Highlights of the ANTARES neutrino telescope results

28 Nov 2016, 15:00
20m
3001 (SNH)

3001

SNH

Speaker

Annarita Margiotta (Universita e INFN, Bologna (IT))

Description

The ANTARES experiment has been running in its final configuration since 2008. It is the largest neutrino telescope in the Northern hemisphere. A major goal of neutrino telescopes is the search for astrophysical neutrinos in the TeV-PeV range coming from resolved Galactic and extra Galactic sources or due to a diffuse cosmic neutrino flux.

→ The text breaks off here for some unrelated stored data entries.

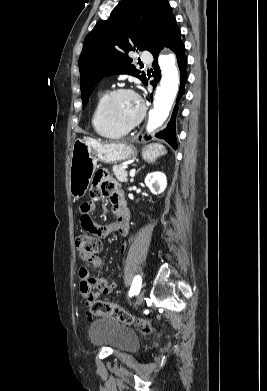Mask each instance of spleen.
Wrapping results in <instances>:
<instances>
[{
    "label": "spleen",
    "instance_id": "obj_1",
    "mask_svg": "<svg viewBox=\"0 0 267 391\" xmlns=\"http://www.w3.org/2000/svg\"><path fill=\"white\" fill-rule=\"evenodd\" d=\"M166 153V148L162 144L153 143L143 148L142 157L148 163H153L158 157L165 155Z\"/></svg>",
    "mask_w": 267,
    "mask_h": 391
}]
</instances>
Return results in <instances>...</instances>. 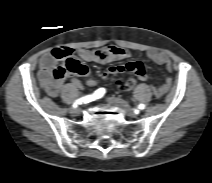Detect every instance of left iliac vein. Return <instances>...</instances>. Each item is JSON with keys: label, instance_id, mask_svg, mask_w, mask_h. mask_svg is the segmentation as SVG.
Returning a JSON list of instances; mask_svg holds the SVG:
<instances>
[{"label": "left iliac vein", "instance_id": "obj_1", "mask_svg": "<svg viewBox=\"0 0 212 183\" xmlns=\"http://www.w3.org/2000/svg\"><path fill=\"white\" fill-rule=\"evenodd\" d=\"M108 102H109L110 104H112V105H114V106H117V107H119L120 109L124 110L125 113H126L128 116H131V117H135V116H136V113L133 112V111L130 109L129 105H128L125 101H123L122 99L116 98V97H113V96H112V97H109V98H108Z\"/></svg>", "mask_w": 212, "mask_h": 183}]
</instances>
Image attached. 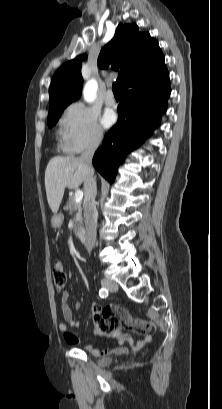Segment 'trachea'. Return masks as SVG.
Wrapping results in <instances>:
<instances>
[{
    "instance_id": "obj_1",
    "label": "trachea",
    "mask_w": 222,
    "mask_h": 409,
    "mask_svg": "<svg viewBox=\"0 0 222 409\" xmlns=\"http://www.w3.org/2000/svg\"><path fill=\"white\" fill-rule=\"evenodd\" d=\"M112 90H113L114 95H120L119 85L117 82L113 83Z\"/></svg>"
}]
</instances>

In this kind of searches, a special role is played by the multimessenger approach. The search for time/space coincidence between neutrino telescope events and signals registered with other detectors increases the sensitivity of the analyses, significantly reducing the background. Interesting results have been obtained in collaboration with several different experiments sensitive on a wide range of the electromagnetic spectrum and, recently, limits have been set on the neutrino flux emitted with the gravitational waves event measured by the LIGO/VIRGO detectors on last September 15, 2015.

The discovery of a cosmic neutrino diffuse flux by the IceCube detector has made the search for its origin a key mission in high-energy astrophysics. Despite the reduced size, the ANTARES telescope is able to constrain the origin of the IceCube excess from regions extended up to 0.2 sr in the Southern sky. Though the golden channel for source searches is the identification of muons from charged current events of muon neutrinos, where angular resolution better than 1 degree can be obtained thanks to the excellent optical properties of the sea water, promising results have been obtained from the analysis of events with different topologies.

ANTARES has also provided results on atmospheric neutrinos, searches for rare particles (such as magnetic monopoles and nuclearites in the cosmic radiation), Dark Matter and Earth and Sea science.

A general survey of the most recent studies performed with ANTARES will be presented and discussed.